“That was all washed away by the rains and the police as the world hustled forward into our “New Normal.”
I’ve wrestled with how I feel about this book on almost a biannual basis over the last five years, but I’ve come to the lingering conclusion of late that it is to my feelings about September 11th, the Bush/Cheney administration, and the condition we’ve culturally been corralled into what prog metal like Dream Theater is to general emotional frustration. On a conceptual level, I’m more inclined to refer to it as a graphic essay than I am a graphic novel, because there really isn’t a cogent narrative across its pages so much as it is an extended op-ed about about how a cartoonist with an awareness of his medium’s history contends internally with recurring themes and unresolved persisting conflicts on national and global scales.
The second half of the book then functions more like a montage testament to Spiegelman’s essay from the first half.
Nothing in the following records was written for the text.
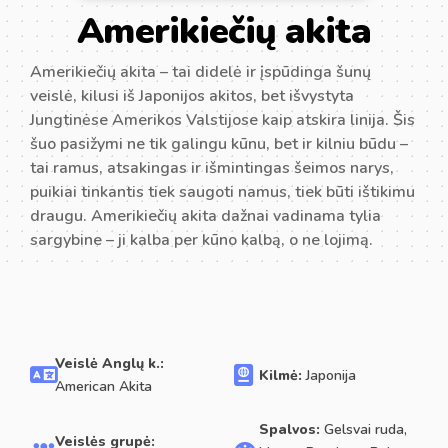
Amerikiečių akita
Amerikiečių akita – tai didelė ir įspūdinga šunų
veislė, kilusi iš Japonijos akitos, bet išvystyta
Jungtinėse Amerikos Valstijose kaip atskira linija. Šis
šuo pasižymi ne tik galingu kūnu, bet ir kilniu būdu –
tai ramus, atsakingas ir išmintingas šeimos narys,
puikiai tinkantis tiek saugoti namus, tiek būti ištikimu
draugu. Amerikiečių akita dažnai vadinama tylia
sargybine – ji kalba per kūno kalbą, o ne lojimą.
Veislė Anglų k.:
Kilmė:
Japonija
American Akita
Spalvos:
Gelsvai ruda,
Veislės grupė:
This book isn’t uniform, and it’s unapologetic about its unbalanced, wandering format, which reinforces its likeness to a giant minicomics zine. Herein lies In the Shadow of No Towers place in comics as a monolithic editorial grown within an industry and out of the newspaper funnies that gave birth to comics as we know them in the 20th Century.
As an object that looks like an artificial newspaper while you read it, this book draws a parallel between that relationship with a dying format and its representation of the Towers themselves, which Spiegelman claims to have had little affinity for beyond his nostalgia for the time they represented. He compares them to an ugly nose, which someone may dislike but would never wish to have destroyed.
The book maps out the intersection of Spiegelman as a creator directly impacted by the Nazi concentration camps of Maus with the warring ideologies and forces that intersected and produced the events of September 11th. There’s a severe lack of continuity page by page as Spiegelman modulates across topics, touching on his firsthand account and stepping back to offer historical context. Its greatest weakness is that as whole it doesn’t possess a consistent language or voice. Since every page introduces a different format and in most cases a collage of other people’s characters and symbols, Spiegelman himself gives a tour of imagery more than he succeeds in generating a definitive graphic novel as he did with Maus. Moreover, it contemplates his manic inability to come to terms with the present by flashing back and recounting history without ultimately making an assessment about the “New Normal” that he identifies in the introduction.
There’s no self-imposed pressure at work demanding a conclusion, but the open-ended deferral to show-and-tell for the second half of the book settles on the question of why things stay the same more than they change instead of providing resolution.